Mike Parker, vice president of environmental compliance for Clean Harbors, says the company has been working with a BC company since 2017 to ship up to 175,000 tonnes of the waste overland to the Petrolia area site. It was on the verge of getting approval by the Ministry of the Environment in November, when the First Nation contacted the company saying it had not been fully consulted on the move, as is required by Canadian law.
So, Parker notified the ministry, put the application on hold to consult the community.
May 15, Clean Harbors officials went to Aamjiwnaag to talk about the project with about 50 residents.
Parker says the Petrolia Line facility is one of two in the country licenced to take the material. The other is on the East Coast.
Normally, Clean Harbors workers take toxic waste out of the shipping containers, incinerate it and put the remains in concrete which is then buried at the site. But Thallium – which destroys the central nervous system – is too dangerous for the workers to handle it.
“It is highly toxic,” he says adding if people were exposed to it, could mean death. In high concentrations this is a very dangerous chemical. It has been used to poison other people.”
The plan given to the Ministry of the Environment to accept the 175,000 tonnes, Parker says, is to take drums of the toxic powder – waste from the heavy metal industry – and place them in another sealed drum. Those sealed drums would be packed in shipping containers, which then would be filled with foam to stabilize them.
The containers would be wrapped with two heavy liners, placed on two-feet of sand at the top of a closed cell. They would then be covered with clay. The whole area would be about 100 meters by about 100 meters.

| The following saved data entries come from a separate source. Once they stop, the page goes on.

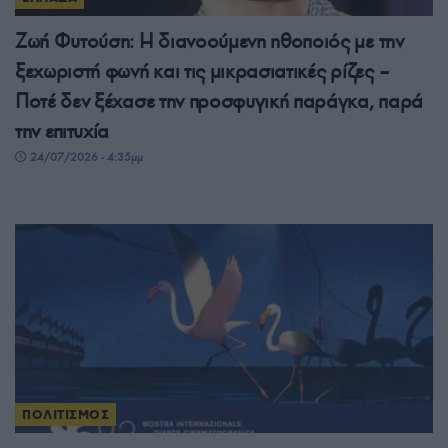
Ζωή Φυτούση: Η διανοούμενη ηθοποιός με την
ξεχωριστή φωνή και τις μικρασιατικές ρίζες –
Ποτέ δεν ξέχασε την προσφυγική παράγκα, παρά
την επιτυχία
24/07/2026 - 4:35μμ
ΠΟΛΙΤΙΣΜΟΣ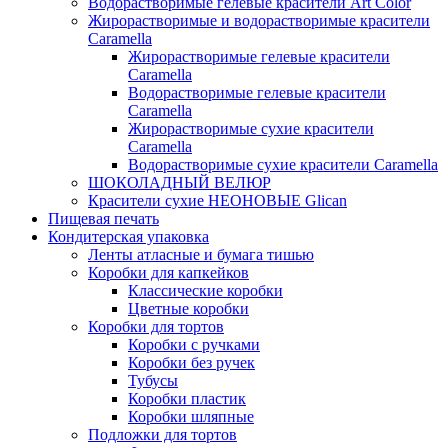
Водорастворимые гелевые красители Art Color
Жирорастворимые и водорастворимые красители
Caramella
Жирорастворимые гелевые красители
Caramella
Водорастворимые гелевые красители
Caramella
Жирорастворимые сухие красители
Caramella
Водорастворимые сухие красители Caramella
ШОКОЛАДНЫЙ ВЕЛЮР
Красители сухие НЕОНОВЫЕ Glican
Пищевая печать
Кондитерская упаковка
Ленты атласные и бумага тишью
Коробки для капкейков
Классические коробки
Цветные коробки
Коробки для тортов
Коробки с ручками
Коробки без ручек
Тубусы
Коробки пластик
Коробки шляпные
Подложки для тортов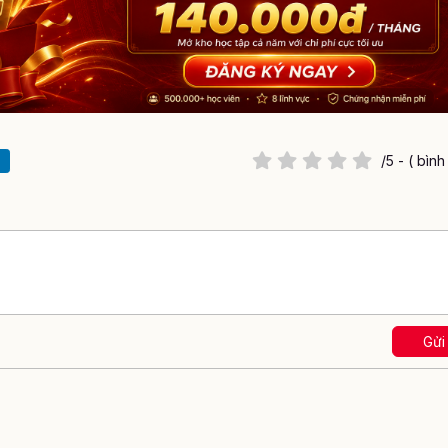
/5 - ( bìn
Gửi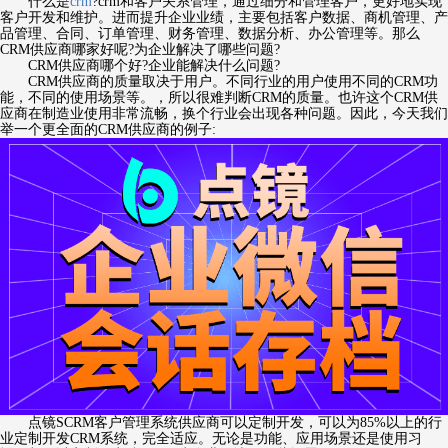
什么是
crm
?crm和客户关系管理，通过细分和管理客户，更好地实现
客户开发和维护。进而提升企业业绩，主要包括客户数据、商机管理、产
品管理、合同、订单管理、财务管理、数据分析、办公管理等。那么
CRM供应商哪家好呢?为企业解决了哪些问题?
CRM供应商哪个好?企业能解决什么问题?
CRM供应商的质量取决于用户。不同行业的用户使用不同的CRM功
能，不同的使用场景等。，所以很难判断CRM的质量。也许这个CRM供
应商在制造业使用非常流畅，换个行业会出现各种问题。因此，今天我们
举一个更全面的CRM供应商的例子:
点镜SCRM客户管理系统供应商可以定制开发，可以为85%以上的行
业定制开发CRM系统，完全适应。无论是功能、应用场景还是使用习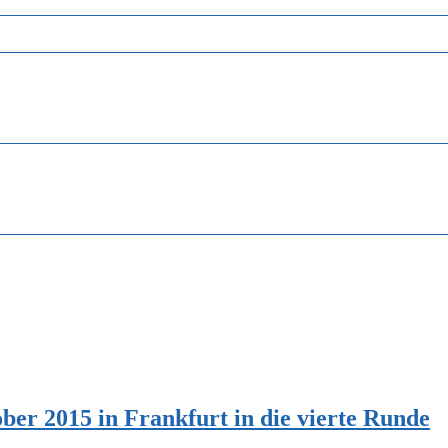
ber 2015 in Frankfurt in die vierte Runde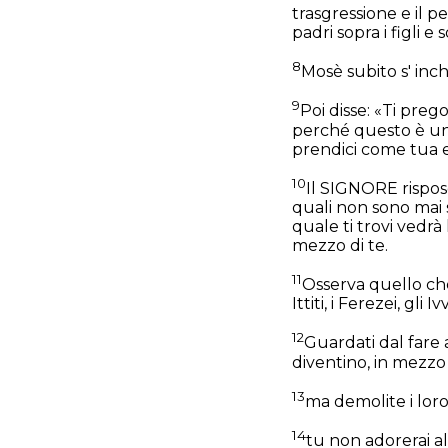
trasgressione e il p
padri sopra i figli e 
8
Mosè subito s' inch
9
Poi disse: «Ti preg
perché questo è un 
prendici come tua e
10
Il SIGNORE rispose
quali non sono mai s
quale ti trovi vedr
mezzo di te.
11
Osserva quello che 
Ittiti, i Ferezei, gli I
12
Guardati dal fare 
diventino, in mezzo 
13
ma demolite i loro 
14
tu non adorerai al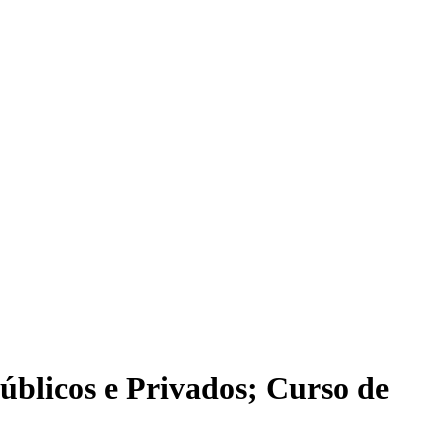
blicos e Privados; Curso de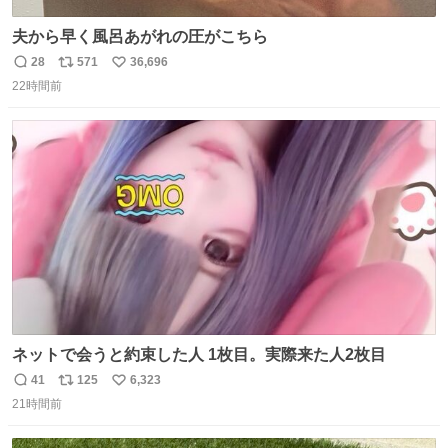
夫から早く風呂あがれの圧がこちら
28
571
36,696
返
リ
い
22時間前
信
ポ
い
数
ス
ね
ト
数
数
ネットで会うと約束した人 1枚目。実際来た人2枚目
41
125
6,323
返
リ
い
21時間前
信
ポ
い
数
ス
ね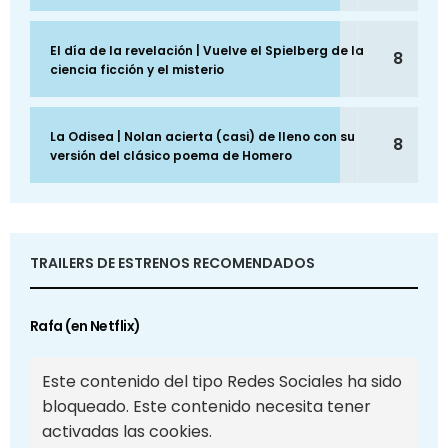
El día de la revelación | Vuelve el Spielberg de la
8
ciencia ficción y el misterio
La Odisea | Nolan acierta (casi) de lleno con su
8
versión del clásico poema de Homero
TRAILERS DE ESTRENOS RECOMENDADOS
Rafa (en Netflix)
Este contenido del tipo Redes Sociales ha sido
bloqueado. Este contenido necesita tener
activadas las cookies.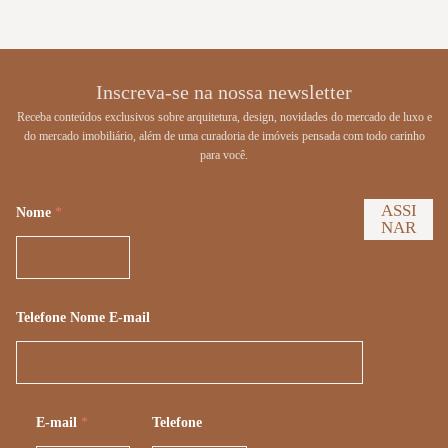
Inscreva-se na nossa newsletter
Receba conteúdos exclusivos sobre arquitetura, design, novidades do mercado de luxo e
do mercado imobiliário, além de uma curadoria de imóveis pensada com todo carinho
para você.
ASSI
Nome
*
NAR
Telefone Nome E-mail
E-mail
*
Telefone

Parker says with seven layers of encapsulation, it would be highly unlikely any of the thallium would leak out.
If it did, he told the community members, it would have to get through 17 meters of clay, then it would go to a trench which runs around the entire landfill. It would catch the spill, suck it back toward the site, where it would be treated and disposed.

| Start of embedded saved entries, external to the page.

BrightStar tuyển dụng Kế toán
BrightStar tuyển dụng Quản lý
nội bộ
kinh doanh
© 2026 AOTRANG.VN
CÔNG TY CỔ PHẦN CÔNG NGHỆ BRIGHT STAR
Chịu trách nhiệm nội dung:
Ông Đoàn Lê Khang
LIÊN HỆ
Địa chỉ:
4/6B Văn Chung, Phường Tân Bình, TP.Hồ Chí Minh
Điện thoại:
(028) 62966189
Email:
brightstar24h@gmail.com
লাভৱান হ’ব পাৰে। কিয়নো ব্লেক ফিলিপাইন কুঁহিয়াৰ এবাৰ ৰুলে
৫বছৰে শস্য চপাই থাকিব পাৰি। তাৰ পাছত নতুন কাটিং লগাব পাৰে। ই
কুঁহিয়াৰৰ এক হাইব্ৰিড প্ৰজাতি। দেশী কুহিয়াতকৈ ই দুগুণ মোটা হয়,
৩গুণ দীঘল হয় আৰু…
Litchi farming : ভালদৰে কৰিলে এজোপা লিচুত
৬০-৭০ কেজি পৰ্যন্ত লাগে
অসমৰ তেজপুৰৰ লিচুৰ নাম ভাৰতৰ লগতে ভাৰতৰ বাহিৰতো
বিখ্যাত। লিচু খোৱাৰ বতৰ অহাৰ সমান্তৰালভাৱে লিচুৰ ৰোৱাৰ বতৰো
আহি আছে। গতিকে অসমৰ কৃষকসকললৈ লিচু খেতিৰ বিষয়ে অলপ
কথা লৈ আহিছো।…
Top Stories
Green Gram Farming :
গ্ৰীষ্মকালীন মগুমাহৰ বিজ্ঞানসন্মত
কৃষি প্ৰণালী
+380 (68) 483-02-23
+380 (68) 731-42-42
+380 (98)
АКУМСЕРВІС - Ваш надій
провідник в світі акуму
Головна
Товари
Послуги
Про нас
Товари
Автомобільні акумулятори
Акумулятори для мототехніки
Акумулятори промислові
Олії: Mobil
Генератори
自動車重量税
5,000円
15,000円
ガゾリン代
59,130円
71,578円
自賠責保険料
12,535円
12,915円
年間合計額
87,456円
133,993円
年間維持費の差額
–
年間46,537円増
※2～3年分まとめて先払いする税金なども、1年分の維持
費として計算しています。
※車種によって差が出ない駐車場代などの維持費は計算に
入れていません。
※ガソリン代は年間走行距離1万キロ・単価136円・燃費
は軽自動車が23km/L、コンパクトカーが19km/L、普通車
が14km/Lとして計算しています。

“It should never leak out of it. It’s a secure landfill,” he says.
Danalyn Williams, a member of the community’s environment committee, wanted to know exactly where the material was coming from, fearing the Thallium was coming to BC from overseas nuclear facilities.
Parker says that’s not the case since Clean Harbors is not allowed to take waste from outside of North America.
And many community members voiced their opposition to the project.
“This is invasive to our community,” said one community member. “If you have the money, why not ship it to the other place…why gamble it? Why bother with the risk?”
Another added the community, already surrounded by chemical plants, “is like sitting ducks” for environmental problems.
Others were concerned the plan will affect a lot of other First Nations as it moves from BC to St. Clair Township. “What if you were to have an accident transporting that Thallium,” asked Williams.
But when pressed by community members for a guarantee, Parker said “it probably won’t happen, but those things do happen.”
Parker told the residents he will include in his final report to the ministry Aamjiwnaag “strongly opposes” the plan. He also suggested community members submit letters of their own to the ministry expressing their concerns.
It’s not clear how long the approval process for the project will take.